> TASK REQUIREMENTS: Where an entry below contains an image, skip the image and reproduce the rest exactly.

PROVIDED DATA Block Start

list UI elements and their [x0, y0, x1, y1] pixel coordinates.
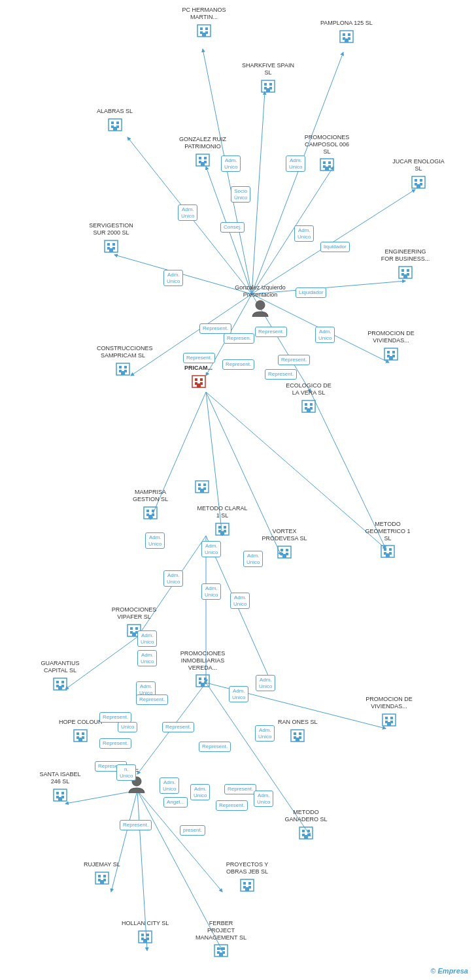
role-unico[interactable]: Unico: [118, 722, 137, 732]
svg-rect-68: [420, 179, 422, 182]
role-represent-2[interactable]: Represent.: [255, 327, 287, 337]
role-adm-unico-m1[interactable]: Adm.Unico: [145, 532, 165, 549]
role-adm-unico-si[interactable]: Adm.Unico: [160, 777, 179, 794]
node-rujemay[interactable]: RUJEMAY SL: [84, 861, 120, 887]
building-icon-prom-viv1: [382, 344, 400, 363]
role-represent-6[interactable]: Represent.: [265, 369, 297, 380]
node-engineering[interactable]: ENGINEERING FOR BUSINESS...: [379, 248, 432, 281]
role-adm-unico-gi[interactable]: Adm.Unico: [255, 725, 275, 742]
node-prom-inmob[interactable]: PROMOCIONES INMOBILIARIAS VEREDA...: [177, 650, 229, 689]
role-adm-unico-v1[interactable]: Adm.Unico: [137, 630, 157, 647]
role-consej[interactable]: Consej.: [220, 222, 245, 233]
svg-rect-98: [195, 378, 197, 381]
role-represent-p2[interactable]: Represent.: [224, 784, 256, 794]
svg-rect-37: [343, 33, 345, 36]
svg-rect-67: [415, 179, 417, 182]
role-adm-unico-4[interactable]: Adm.Unico: [294, 225, 314, 242]
empresa-brand: Empresa: [438, 967, 468, 975]
role-liquidador-2[interactable]: Liquidador: [296, 287, 326, 298]
role-represent-1[interactable]: Represent.: [199, 323, 231, 334]
role-represent-g2[interactable]: Represent.: [162, 722, 194, 732]
node-prom-viv2[interactable]: PROMOCION DE VIVIENDAS...: [363, 696, 415, 728]
role-represent-4[interactable]: Represent.: [222, 359, 254, 370]
building-icon-ferber: [212, 941, 230, 959]
svg-rect-105: [310, 403, 313, 406]
graph-container: PC HERMANOS MARTIN... PAMPLONA 125 SL SH…: [0, 0, 476, 980]
role-adm-unico-m4[interactable]: Adm.Unico: [163, 570, 183, 587]
svg-rect-158: [385, 717, 388, 719]
node-sharkfive[interactable]: SHARKFIVE SPAIN SL: [242, 62, 294, 95]
node-pricam[interactable]: PRICAM...: [184, 365, 212, 390]
role-represent-3[interactable]: Represent.: [183, 353, 215, 363]
role-adm-unico-p2[interactable]: Adm.Unico: [190, 784, 210, 800]
role-represent-g3[interactable]: Represent.: [99, 738, 131, 749]
node-gran-iones[interactable]: RAN ONES SL: [278, 719, 318, 744]
role-angel[interactable]: Angel...: [163, 797, 188, 808]
node-gonzalez-person[interactable]: Gonzalez Izquierdo Presentacion: [234, 284, 286, 319]
role-adm-unico-pi2[interactable]: Adm.Unico: [256, 675, 275, 691]
svg-rect-61: [323, 161, 326, 164]
svg-rect-205: [143, 939, 147, 943]
role-represen[interactable]: Represen.: [224, 333, 254, 344]
role-socio-unico[interactable]: SocioÚnico: [231, 186, 250, 203]
node-pamplona[interactable]: PAMPLONA 125 SL: [320, 20, 373, 45]
role-liquidador-1[interactable]: liquidador: [320, 242, 350, 252]
role-adm-unico-3[interactable]: Adm.Unico: [178, 204, 197, 221]
svg-rect-41: [345, 39, 348, 42]
role-represent-5[interactable]: Represent.: [278, 355, 310, 365]
node-jucar[interactable]: JUCAR ENOLOGIA SL: [392, 158, 445, 191]
role-represent-pi1[interactable]: Represent.: [136, 694, 168, 705]
role-represent-g4[interactable]: Represent.: [199, 742, 231, 752]
node-hope-colour[interactable]: HOPE COLOUR: [59, 719, 103, 744]
role-represent-mg[interactable]: Represent.: [216, 800, 248, 811]
role-adm-unico-v2[interactable]: Adm.Unico: [137, 650, 157, 666]
role-adm-unico-m2[interactable]: Adm.Unico: [201, 541, 221, 557]
role-represent-g1[interactable]: Represent.: [99, 712, 131, 723]
node-metodo-geometrico[interactable]: METODO GEOMETRICO 1 SL: [362, 521, 414, 560]
role-adm-unico-5[interactable]: Adm.Unico: [163, 270, 183, 286]
svg-rect-65: [325, 167, 329, 171]
svg-rect-47: [266, 88, 270, 92]
node-guarantius[interactable]: GUARANTIUS CAPITAL SL: [34, 660, 86, 693]
node-metodo-claral[interactable]: METODO CLARAL 1 SL: [196, 505, 248, 538]
svg-rect-93: [124, 366, 127, 368]
building-icon-mid1: [193, 477, 211, 495]
node-mid1[interactable]: [193, 477, 211, 495]
node-ecologico[interactable]: ECOLOGICO DE LA VERA SL: [282, 382, 335, 415]
node-mamprisa[interactable]: MAMPRISA GESTION SL: [124, 489, 177, 521]
node-vortex[interactable]: VORTEX PRODEVESA SL: [258, 528, 311, 561]
node-promociones-camposol[interactable]: PROMOCIONES CAMPOSOL 006 SL: [301, 134, 353, 173]
node-ferber[interactable]: FERBER PROJECT MANAGEMENT SL: [195, 920, 247, 959]
node-construcciones[interactable]: CONSTRUCCIONES SAMPRICAM SL: [97, 345, 149, 378]
node-hollan[interactable]: HOLLAN CITY SL: [122, 920, 169, 945]
svg-rect-152: [199, 678, 201, 680]
node-servigestion[interactable]: SERVIGESTION SUR 2000 SL: [85, 222, 137, 255]
role-adm-unico-6[interactable]: Adm.Unico: [315, 327, 335, 343]
role-represent-r[interactable]: Represent.: [120, 820, 152, 830]
node-pc-hermanos[interactable]: PC HERMANOS MARTIN...: [178, 7, 230, 39]
role-adm-unico-m6[interactable]: Adm.Unico: [230, 593, 250, 609]
svg-rect-193: [100, 880, 104, 884]
role-adm-unico-pi3[interactable]: Adm.Unico: [229, 686, 248, 702]
svg-rect-156: [201, 683, 205, 687]
svg-rect-126: [220, 531, 224, 535]
role-n-unico[interactable]: n.Unico: [116, 764, 136, 781]
role-adm-unico-2[interactable]: Adm.Unico: [286, 155, 305, 172]
node-promocion-viviendas1[interactable]: PROMOCION DE VIVIENDAS...: [365, 330, 417, 363]
role-present[interactable]: present.: [180, 825, 205, 836]
svg-rect-49: [111, 122, 114, 124]
node-proyectos[interactable]: PROYECTOS Y OBRAS JEB SL: [221, 861, 273, 894]
svg-rect-71: [416, 184, 420, 188]
role-adm-unico-m5[interactable]: Adm.Unico: [201, 583, 221, 600]
role-adm-unico-mg[interactable]: Adm.Unico: [254, 791, 273, 807]
role-adm-unico-m3[interactable]: Adm.Unico: [243, 551, 263, 567]
node-metodo-ganadero[interactable]: METODO GANADERO SL: [280, 809, 332, 841]
svg-rect-171: [299, 732, 301, 735]
node-santa-isabel[interactable]: SANTA ISABEL 246 SL: [34, 771, 86, 804]
building-icon-pc-hermanos: [195, 21, 213, 39]
role-adm-unico-1[interactable]: Adm.Unico: [221, 155, 241, 172]
svg-rect-195: [243, 882, 246, 885]
svg-rect-50: [116, 122, 119, 124]
node-alabras[interactable]: ALABRAS SL: [97, 108, 133, 133]
svg-rect-132: [282, 554, 286, 558]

PROVIDED DATA Block End

> SOLUTION TO THE PROBLEM:
list UI elements and their [x0, y0, x1, y1] pixel coordinates.
role-unico[interactable]: Unico: [118, 722, 137, 732]
svg-rect-68: [420, 179, 422, 182]
role-represent-2[interactable]: Represent.: [255, 327, 287, 337]
role-adm-unico-m1[interactable]: Adm.Unico: [145, 532, 165, 549]
role-adm-unico-si[interactable]: Adm.Unico: [160, 777, 179, 794]
node-rujemay[interactable]: RUJEMAY SL: [84, 861, 120, 887]
building-icon-prom-viv1: [382, 344, 400, 363]
role-represent-6[interactable]: Represent.: [265, 369, 297, 380]
node-engineering[interactable]: ENGINEERING FOR BUSINESS...: [379, 248, 432, 281]
role-adm-unico-gi[interactable]: Adm.Unico: [255, 725, 275, 742]
node-prom-inmob[interactable]: PROMOCIONES INMOBILIARIAS VEREDA...: [177, 650, 229, 689]
role-adm-unico-v1[interactable]: Adm.Unico: [137, 630, 157, 647]
role-consej[interactable]: Consej.: [220, 222, 245, 233]
svg-rect-98: [195, 378, 197, 381]
role-represent-p2[interactable]: Represent.: [224, 784, 256, 794]
svg-rect-37: [343, 33, 345, 36]
svg-rect-67: [415, 179, 417, 182]
role-adm-unico-4[interactable]: Adm.Unico: [294, 225, 314, 242]
empresa-brand: Empresa: [438, 967, 468, 975]
role-liquidador-2[interactable]: Liquidador: [296, 287, 326, 298]
role-represent-1[interactable]: Represent.: [199, 323, 231, 334]
role-represent-g2[interactable]: Represent.: [162, 722, 194, 732]
node-prom-viv2[interactable]: PROMOCION DE VIVIENDAS...: [363, 696, 415, 728]
role-represent-4[interactable]: Represent.: [222, 359, 254, 370]
building-icon-ferber: [212, 941, 230, 959]
svg-rect-105: [310, 403, 313, 406]
graph-container: PC HERMANOS MARTIN... PAMPLONA 125 SL SH…: [0, 0, 476, 980]
role-adm-unico-m4[interactable]: Adm.Unico: [163, 570, 183, 587]
svg-rect-158: [385, 717, 388, 719]
node-sharkfive[interactable]: SHARKFIVE SPAIN SL: [242, 62, 294, 95]
node-pricam[interactable]: PRICAM...: [184, 365, 212, 390]
role-represent-3[interactable]: Represent.: [183, 353, 215, 363]
role-adm-unico-p2[interactable]: Adm.Unico: [190, 784, 210, 800]
role-represent-g3[interactable]: Represent.: [99, 738, 131, 749]
node-gran-iones[interactable]: RAN ONES SL: [278, 719, 318, 744]
role-angel[interactable]: Angel...: [163, 797, 188, 808]
node-gonzalez-person[interactable]: Gonzalez Izquierdo Presentacion: [234, 284, 286, 319]
role-adm-unico-pi2[interactable]: Adm.Unico: [256, 675, 275, 691]
svg-rect-61: [323, 161, 326, 164]
svg-rect-205: [143, 939, 147, 943]
role-represen[interactable]: Represen.: [224, 333, 254, 344]
role-socio-unico[interactable]: SocioÚnico: [231, 186, 250, 203]
node-pamplona[interactable]: PAMPLONA 125 SL: [320, 20, 373, 45]
role-liquidador-1[interactable]: liquidador: [320, 242, 350, 252]
role-adm-unico-3[interactable]: Adm.Unico: [178, 204, 197, 221]
svg-rect-41: [345, 39, 348, 42]
role-represent-5[interactable]: Represent.: [278, 355, 310, 365]
node-jucar[interactable]: JUCAR ENOLOGIA SL: [392, 158, 445, 191]
role-represent-pi1[interactable]: Represent.: [136, 694, 168, 705]
role-represent-g4[interactable]: Represent.: [199, 742, 231, 752]
node-hope-colour[interactable]: HOPE COLOUR: [59, 719, 103, 744]
role-represent-mg[interactable]: Represent.: [216, 800, 248, 811]
role-adm-unico-v2[interactable]: Adm.Unico: [137, 650, 157, 666]
role-adm-unico-m2[interactable]: Adm.Unico: [201, 541, 221, 557]
role-represent-g1[interactable]: Represent.: [99, 712, 131, 723]
node-metodo-geometrico[interactable]: METODO GEOMETRICO 1 SL: [362, 521, 414, 560]
role-adm-unico-5[interactable]: Adm.Unico: [163, 270, 183, 286]
svg-rect-65: [325, 167, 329, 171]
svg-rect-47: [266, 88, 270, 92]
node-guarantius[interactable]: GUARANTIUS CAPITAL SL: [34, 660, 86, 693]
node-metodo-claral[interactable]: METODO CLARAL 1 SL: [196, 505, 248, 538]
svg-rect-93: [124, 366, 127, 368]
building-icon-mid1: [193, 477, 211, 495]
node-mid1[interactable]: [193, 477, 211, 495]
node-ecologico[interactable]: ECOLOGICO DE LA VERA SL: [282, 382, 335, 415]
node-mamprisa[interactable]: MAMPRISA GESTION SL: [124, 489, 177, 521]
node-vortex[interactable]: VORTEX PRODEVESA SL: [258, 528, 311, 561]
node-promociones-camposol[interactable]: PROMOCIONES CAMPOSOL 006 SL: [301, 134, 353, 173]
node-ferber[interactable]: FERBER PROJECT MANAGEMENT SL: [195, 920, 247, 959]
node-construcciones[interactable]: CONSTRUCCIONES SAMPRICAM SL: [97, 345, 149, 378]
node-hollan[interactable]: HOLLAN CITY SL: [122, 920, 169, 945]
svg-rect-152: [199, 678, 201, 680]
node-servigestion[interactable]: SERVIGESTION SUR 2000 SL: [85, 222, 137, 255]
role-adm-unico-6[interactable]: Adm.Unico: [315, 327, 335, 343]
role-represent-r[interactable]: Represent.: [120, 820, 152, 830]
node-pc-hermanos[interactable]: PC HERMANOS MARTIN...: [178, 7, 230, 39]
role-adm-unico-m6[interactable]: Adm.Unico: [230, 593, 250, 609]
svg-rect-193: [100, 880, 104, 884]
role-adm-unico-pi3[interactable]: Adm.Unico: [229, 686, 248, 702]
svg-rect-156: [201, 683, 205, 687]
svg-rect-126: [220, 531, 224, 535]
role-n-unico[interactable]: n.Unico: [116, 764, 136, 781]
role-adm-unico-2[interactable]: Adm.Unico: [286, 155, 305, 172]
node-promocion-viviendas1[interactable]: PROMOCION DE VIVIENDAS...: [365, 330, 417, 363]
role-present[interactable]: present.: [180, 825, 205, 836]
svg-rect-49: [111, 122, 114, 124]
node-proyectos[interactable]: PROYECTOS Y OBRAS JEB SL: [221, 861, 273, 894]
svg-rect-71: [416, 184, 420, 188]
role-adm-unico-m5[interactable]: Adm.Unico: [201, 583, 221, 600]
role-adm-unico-mg[interactable]: Adm.Unico: [254, 791, 273, 807]
role-adm-unico-m3[interactable]: Adm.Unico: [243, 551, 263, 567]
node-metodo-ganadero[interactable]: METODO GANADERO SL: [280, 809, 332, 841]
svg-rect-171: [299, 732, 301, 735]
node-santa-isabel[interactable]: SANTA ISABEL 246 SL: [34, 771, 86, 804]
building-icon-pc-hermanos: [195, 21, 213, 39]
role-adm-unico-1[interactable]: Adm.Unico: [221, 155, 241, 172]
svg-rect-195: [243, 882, 246, 885]
svg-rect-50: [116, 122, 119, 124]
node-alabras[interactable]: ALABRAS SL: [97, 108, 133, 133]
svg-rect-132: [282, 554, 286, 558]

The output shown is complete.